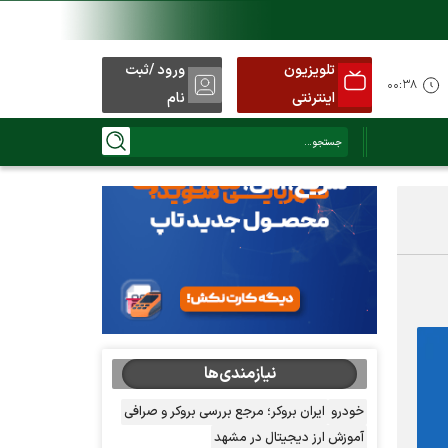
تلویزیون
ورود /ثبت
۰۰:۳۸
اینترنتی
نام
نیازمندی‌ها
خودرو
ایران بروکر؛ مرجع بررسی بروکر و صرافی
آموزش ارز دیجیتال در مشهد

> _About this task_:
Where an entry holds an image, drop the image and copy the remaining text exactly.

> _Exercise response_:
تلویزیون
ورود /ثبت
۰۰:۳۸
اینترنتی
نام
نیازمندی‌ها
خودرو
ایران بروکر؛ مرجع بررسی بروکر و صرافی
آموزش ارز دیجیتال در مشهد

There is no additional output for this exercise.